EXERCISE INSTRUCTIONS — Each line of the material below is to be checked for "Area"; the number of matching lines is the only output expected.

LISTED RECORDS —
──────
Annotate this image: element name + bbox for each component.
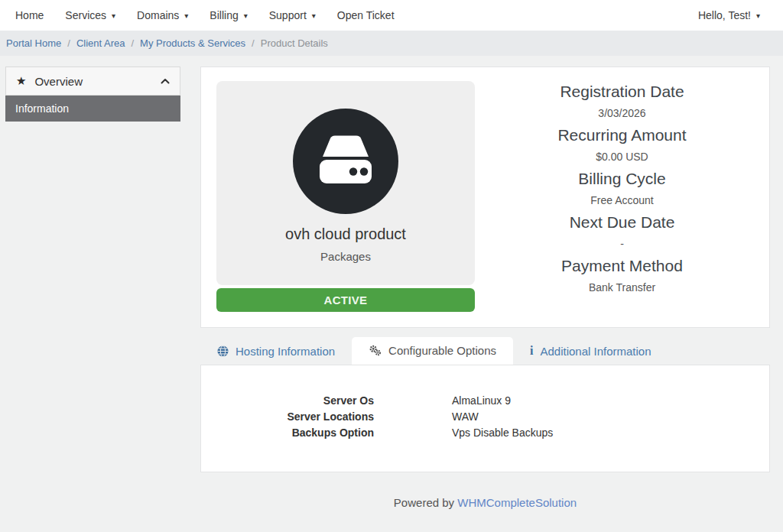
footer-link-whmcs[interactable]: WHMCompleteSolution	[457, 496, 577, 509]
breadcrumb-current: Product Details	[261, 37, 328, 49]
product-overview-panel: ovh cloud product Packages ACTIVE Regist…	[200, 66, 770, 328]
detail-label: Payment Method	[475, 257, 769, 275]
globe-icon	[217, 345, 229, 357]
detail-label: Next Due Date	[475, 213, 769, 232]
breadcrumb-separator: /	[131, 37, 134, 49]
product-name: ovh cloud product	[224, 225, 467, 243]
sidebar-item-label: Information	[15, 102, 69, 115]
sidebar: ★ Overview Information	[5, 66, 180, 122]
sidebar-item-information[interactable]: Information	[5, 96, 180, 122]
caret-down-icon: ▾	[756, 12, 760, 20]
breadcrumb-link-my-products[interactable]: My Products & Services	[140, 37, 245, 49]
nav-menu: Home Services ▾ Domains ▾ Billing ▾ Supp…	[5, 0, 405, 31]
tab-additional-information[interactable]: i Additional Information	[513, 337, 668, 365]
tab-configurable-options[interactable]: Configurable Options	[352, 337, 513, 365]
nav-item-services[interactable]: Services ▾	[54, 0, 126, 31]
status-badge: ACTIVE	[216, 288, 475, 312]
nav-item-label: Open Ticket	[337, 9, 395, 21]
config-option-value: Vps Disable Backups	[452, 425, 553, 441]
product-details-column: Registration Date 3/03/2026 Recurring Am…	[475, 81, 769, 312]
footer-text: Powered by	[394, 496, 454, 509]
nav-item-label: Domains	[137, 9, 179, 21]
detail-value: -	[475, 238, 769, 250]
breadcrumb-link-client-area[interactable]: Client Area	[76, 37, 125, 49]
config-option-value: WAW	[452, 409, 479, 425]
detail-value: Free Account	[475, 194, 769, 206]
config-option-row: Server Os AlmaLinux 9	[201, 393, 769, 409]
nav-item-open-ticket[interactable]: Open Ticket	[327, 0, 405, 31]
user-menu[interactable]: Hello, Test! ▾	[687, 0, 771, 31]
tab-bar: Hosting Information Configurable Options…	[200, 337, 770, 365]
product-group: Packages	[224, 250, 467, 263]
breadcrumb-separator: /	[67, 37, 70, 49]
breadcrumb: Portal Home / Client Area / My Products …	[0, 31, 783, 56]
nav-item-home[interactable]: Home	[5, 0, 54, 31]
tab-label: Hosting Information	[236, 345, 335, 358]
detail-label: Billing Cycle	[475, 170, 769, 188]
breadcrumb-link-portal-home[interactable]: Portal Home	[6, 37, 61, 49]
user-menu-label: Hello, Test!	[698, 9, 751, 21]
caret-down-icon: ▾	[244, 12, 248, 20]
product-card: ovh cloud product Packages	[216, 81, 475, 285]
nav-item-label: Home	[15, 9, 44, 21]
info-icon: i	[530, 344, 533, 358]
breadcrumb-separator: /	[252, 37, 255, 49]
cogs-icon	[369, 345, 382, 356]
sidebar-panel-overview[interactable]: ★ Overview	[5, 66, 180, 96]
detail-value: 3/03/2026	[475, 107, 769, 119]
config-option-label: Backups Option	[201, 425, 374, 441]
detail-value: $0.00 USD	[475, 151, 769, 163]
nav-item-billing[interactable]: Billing ▾	[199, 0, 258, 31]
nav-item-label: Billing	[210, 9, 238, 21]
page-footer: Powered by WHMCompleteSolution	[200, 496, 770, 509]
sidebar-panel-title: Overview	[34, 75, 83, 88]
nav-item-label: Support	[269, 9, 307, 21]
main-content: ovh cloud product Packages ACTIVE Regist…	[200, 66, 770, 509]
config-option-label: Server Os	[201, 393, 374, 409]
server-drive-icon	[292, 108, 399, 215]
tab-label: Configurable Options	[388, 344, 496, 357]
tab-hosting-information[interactable]: Hosting Information	[200, 337, 352, 365]
detail-label: Recurring Amount	[475, 126, 769, 144]
config-option-row: Server Locations WAW	[201, 409, 769, 425]
configurable-options-panel: Server Os AlmaLinux 9 Server Locations W…	[200, 365, 770, 472]
config-option-value: AlmaLinux 9	[452, 393, 511, 409]
detail-label: Registration Date	[475, 83, 769, 101]
page-body: ★ Overview Information	[0, 56, 783, 509]
chevron-up-icon	[161, 78, 170, 84]
product-card-column: ovh cloud product Packages ACTIVE	[216, 81, 475, 312]
tab-label: Additional Information	[540, 345, 651, 358]
config-option-label: Server Locations	[201, 409, 374, 425]
caret-down-icon: ▾	[112, 12, 115, 20]
detail-value: Bank Transfer	[475, 281, 769, 294]
caret-down-icon: ▾	[184, 12, 188, 20]
caret-down-icon: ▾	[312, 12, 316, 20]
star-icon: ★	[16, 74, 26, 88]
nav-item-label: Services	[65, 9, 106, 21]
nav-item-support[interactable]: Support ▾	[258, 0, 327, 31]
top-navbar: Home Services ▾ Domains ▾ Billing ▾ Supp…	[0, 0, 783, 31]
config-option-row: Backups Option Vps Disable Backups	[201, 425, 769, 441]
nav-item-domains[interactable]: Domains ▾	[126, 0, 199, 31]
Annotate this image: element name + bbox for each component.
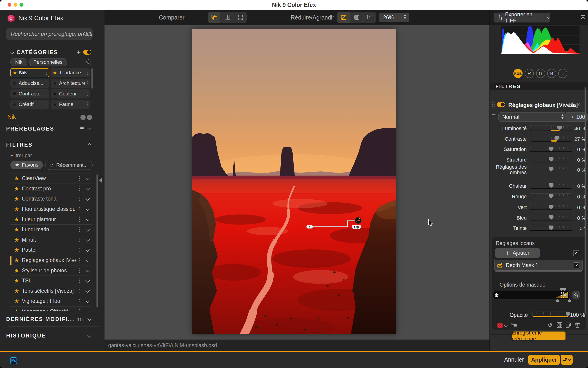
star-icon[interactable]: ★ xyxy=(14,288,22,294)
filter-row[interactable]: ★Lueur glamour⋮ xyxy=(10,214,91,225)
categories-collapse-icon[interactable] xyxy=(10,50,14,54)
star-icon[interactable]: ★ xyxy=(12,91,19,97)
filter-expand-icon[interactable] xyxy=(84,207,91,211)
slider-thumb[interactable] xyxy=(549,183,554,188)
filter-menu-icon[interactable]: ⋮ xyxy=(76,288,84,294)
star-icon[interactable]: ★ xyxy=(13,70,19,76)
compare-single-button[interactable] xyxy=(208,12,221,23)
filter-expand-icon[interactable] xyxy=(84,228,91,232)
local-adjustments-checkbox[interactable]: ✓ xyxy=(573,250,579,256)
slider-thumb[interactable] xyxy=(549,205,554,209)
slider-thumb[interactable] xyxy=(549,194,554,198)
filter-menu-icon[interactable]: ⋮ xyxy=(76,247,84,253)
cancel-button[interactable]: Annuler xyxy=(504,356,524,363)
export-button[interactable]: Exporter en TIFF xyxy=(494,13,550,22)
depth-far-handle[interactable] xyxy=(563,288,566,291)
filter-expand-icon[interactable] xyxy=(84,310,91,311)
depth-mask-checkbox[interactable]: ✓ xyxy=(574,262,580,268)
channel-r-button[interactable]: R xyxy=(525,69,534,78)
category-menu-icon[interactable]: ⋮ xyxy=(44,70,47,76)
slider-thumb[interactable] xyxy=(549,167,554,172)
filter-menu-icon[interactable]: ⋮ xyxy=(76,196,84,202)
mask-reset-icon[interactable]: ↺ xyxy=(547,322,553,329)
last-edits-collapse-icon[interactable] xyxy=(87,317,91,321)
tab-personnelles[interactable]: Personnelles xyxy=(29,58,67,66)
star-icon[interactable]: ★ xyxy=(14,308,22,311)
category-chip[interactable]: ★Couleur⋮ xyxy=(51,89,90,98)
slider-track[interactable] xyxy=(530,136,572,142)
history-collapse-icon[interactable] xyxy=(87,333,91,337)
delete-mask-icon[interactable] xyxy=(574,322,580,328)
filter-row[interactable]: ★Vignetage : Flou⋮ xyxy=(10,296,91,306)
slider-track[interactable] xyxy=(530,125,572,131)
channel-l-button[interactable]: L xyxy=(558,69,567,78)
star-icon[interactable]: ★ xyxy=(14,226,22,233)
channel-b-button[interactable]: B xyxy=(547,69,556,78)
slider-track[interactable] xyxy=(530,146,572,152)
zoom-fit-button[interactable] xyxy=(337,12,350,23)
favorite-star-icon[interactable] xyxy=(86,59,92,65)
duplicate-mask-icon[interactable] xyxy=(565,322,571,328)
zoom-stepper-icon[interactable] xyxy=(404,14,406,19)
filter-row[interactable]: ★TSL⋮ xyxy=(10,276,91,286)
filter-expand-icon[interactable] xyxy=(84,238,91,242)
filter-row[interactable]: ★Minuit⋮ xyxy=(10,235,91,245)
favorites-filter-chip[interactable]: ★Favoris xyxy=(10,161,43,169)
collapse-panel-icon[interactable] xyxy=(580,14,586,20)
save-preset-button[interactable]: Enregistrer le préréglage xyxy=(512,331,566,340)
filter-menu-icon[interactable]: ⋮ xyxy=(76,206,84,212)
right-panel-scrollbar[interactable] xyxy=(585,87,586,314)
filter-menu-icon[interactable]: ⋮ xyxy=(76,278,84,284)
apply-button[interactable]: Appliquer xyxy=(528,355,560,365)
add-local-adjustment-button[interactable]: + Ajouter xyxy=(495,248,540,258)
filter-row[interactable]: ★Contraste tonal⋮ xyxy=(10,194,91,204)
filter-expand-icon[interactable] xyxy=(84,217,91,221)
mask-list-icon[interactable] xyxy=(511,322,518,328)
filter-menu-icon[interactable]: ⋮ xyxy=(76,216,84,222)
recent-filter-chip[interactable]: ↺Récemment... xyxy=(45,161,93,170)
category-next-button[interactable]: → xyxy=(87,115,92,120)
star-icon[interactable]: ★ xyxy=(53,101,59,107)
filter-row[interactable]: ★Réglages globaux [Viveza]⋮ xyxy=(10,255,91,266)
slider-track[interactable] xyxy=(530,225,572,231)
category-menu-icon[interactable]: ⋮ xyxy=(85,80,88,86)
star-icon[interactable]: ★ xyxy=(53,91,59,97)
category-menu-icon[interactable]: ⋮ xyxy=(44,80,48,86)
categories-toggle[interactable] xyxy=(83,50,91,55)
filter-expand-icon[interactable] xyxy=(84,299,91,303)
blend-opacity-chip[interactable]: ◐ 100 xyxy=(565,112,588,122)
category-menu-icon[interactable]: ⋮ xyxy=(85,101,88,107)
presets-collapse-icon[interactable] xyxy=(87,126,91,130)
filter-row[interactable]: ★ClearView⋮ xyxy=(10,174,91,184)
filter-row[interactable]: ★Styliseur de photos⋮ xyxy=(10,266,91,276)
filter-menu-icon[interactable]: ⋮ xyxy=(76,175,84,182)
mask-opacity-slider[interactable] xyxy=(532,312,568,317)
star-icon[interactable]: ★ xyxy=(14,185,22,192)
search-input[interactable]: Rechercher un préréglage, un filtre... xyxy=(6,28,93,40)
image-stage[interactable]: Op xyxy=(105,25,490,340)
categories-scrollbar[interactable] xyxy=(91,68,93,89)
category-menu-icon[interactable]: ⋮ xyxy=(85,70,88,76)
compare-split-horizontal-button[interactable] xyxy=(234,12,247,23)
channel-g-button[interactable]: G xyxy=(536,69,545,78)
category-chip[interactable]: ★Nik⋮ xyxy=(10,68,49,77)
filter-expand-icon[interactable] xyxy=(84,176,91,181)
filter-expand-icon[interactable] xyxy=(84,279,91,283)
filter-row[interactable]: ★Lundi matin⋮ xyxy=(10,225,91,235)
zoom-level-select[interactable]: 26% xyxy=(379,13,409,22)
category-chip[interactable]: ★Adouciss...⋮ xyxy=(10,79,49,88)
filter-expand-icon[interactable] xyxy=(84,289,91,293)
reset-filter-icon[interactable]: ↺ xyxy=(569,101,574,109)
sidebar-collapse-arrow[interactable] xyxy=(99,178,102,183)
filter-menu-icon[interactable]: ⋮ xyxy=(76,186,84,192)
slider-thumb[interactable] xyxy=(549,226,554,230)
slider-track[interactable] xyxy=(530,215,572,221)
filter-row[interactable]: ★Contrast pro⋮ xyxy=(10,184,91,194)
star-icon[interactable]: ★ xyxy=(14,257,22,264)
filter-menu-icon[interactable]: ⋮ xyxy=(76,237,84,243)
star-icon[interactable]: ★ xyxy=(14,237,22,243)
category-chip[interactable]: ★Contraste⋮ xyxy=(10,89,49,98)
depth-link-button[interactable] xyxy=(572,291,580,299)
category-menu-icon[interactable]: ⋮ xyxy=(44,91,48,97)
filter-expand-icon[interactable] xyxy=(84,248,91,252)
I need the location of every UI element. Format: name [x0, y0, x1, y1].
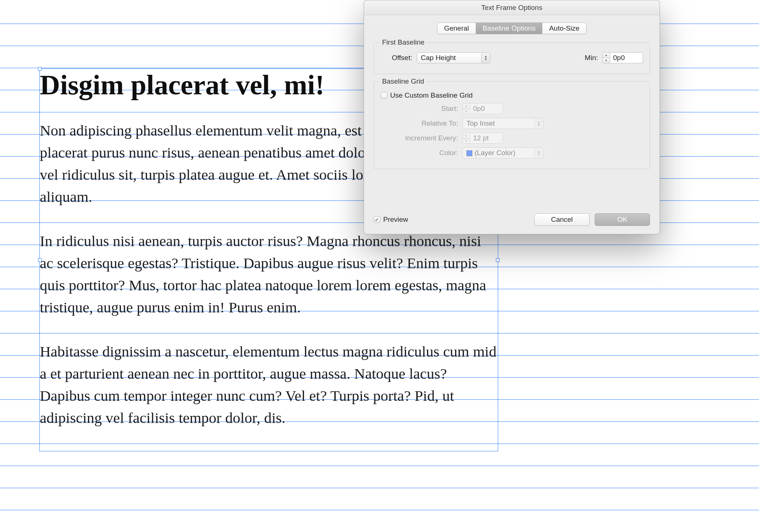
min-input[interactable]	[610, 52, 643, 63]
relative-to-select: Top Inset	[462, 118, 543, 129]
color-select: (Layer Color)	[462, 147, 543, 158]
offset-label: Offset:	[381, 54, 417, 62]
group-legend: Baseline Grid	[379, 77, 427, 85]
preview-checkbox[interactable]: Preview	[374, 216, 408, 224]
dialog-title: Text Frame Options	[364, 0, 660, 15]
stepper-arrows-icon	[534, 148, 543, 158]
relative-to-value: Top Inset	[466, 119, 506, 127]
baseline-grid-line	[0, 510, 759, 510]
tab-general[interactable]: General	[437, 22, 476, 34]
document-paragraph[interactable]: In ridiculus nisi aenean, turpis auctor …	[40, 230, 498, 318]
preview-label: Preview	[383, 216, 408, 224]
cancel-button[interactable]: Cancel	[534, 213, 590, 226]
baseline-grid-line	[0, 488, 759, 488]
stepper-arrows-icon	[481, 53, 490, 63]
dialog-footer: Preview Cancel OK	[374, 213, 650, 226]
increment-label: Increment Every:	[381, 134, 462, 142]
stepper-arrows-icon	[534, 118, 543, 129]
stepper-buttons[interactable]: ▴▾	[602, 52, 610, 63]
color-label: Color:	[381, 149, 462, 157]
stepper-buttons: ▴▾	[462, 133, 470, 144]
group-legend: First Baseline	[379, 38, 427, 46]
text-frame-options-dialog: Text Frame Options General Baseline Opti…	[364, 0, 660, 234]
color-swatch-icon	[466, 150, 472, 156]
checkbox-box-icon	[381, 92, 387, 99]
frame-handle[interactable]	[38, 67, 42, 71]
use-custom-baseline-checkbox[interactable]: Use Custom Baseline Grid	[381, 91, 473, 99]
first-baseline-group: First Baseline Offset: Cap Height Min: ▴…	[374, 42, 650, 74]
stepper-buttons: ▴▾	[462, 103, 470, 114]
frame-handle[interactable]	[38, 258, 42, 262]
color-value: (Layer Color)	[475, 149, 515, 157]
relative-to-label: Relative To:	[381, 119, 462, 127]
offset-value: Cap Height	[421, 54, 467, 62]
ok-button[interactable]: OK	[595, 213, 650, 226]
tab-auto-size[interactable]: Auto-Size	[542, 22, 586, 34]
baseline-grid-line	[0, 466, 759, 466]
frame-handle[interactable]	[496, 258, 500, 262]
increment-input	[470, 133, 503, 144]
start-label: Start:	[381, 105, 462, 113]
tab-baseline-options[interactable]: Baseline Options	[476, 22, 543, 34]
baseline-grid-group: Baseline Grid Use Custom Baseline Grid S…	[374, 81, 650, 169]
tab-bar: General Baseline Options Auto-Size	[374, 22, 650, 34]
offset-select[interactable]: Cap Height	[417, 52, 490, 63]
use-custom-baseline-label: Use Custom Baseline Grid	[390, 91, 473, 99]
checkbox-box-icon	[374, 216, 380, 223]
min-label: Min:	[580, 54, 602, 62]
start-stepper: ▴▾	[462, 103, 503, 114]
min-stepper[interactable]: ▴▾	[602, 52, 643, 63]
increment-stepper: ▴▾	[462, 133, 503, 144]
start-input	[470, 103, 503, 114]
document-paragraph[interactable]: Habitasse dignissim a nascetur, elementu…	[40, 340, 498, 429]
──────
ANSWER TO THIS PROBLEM — 2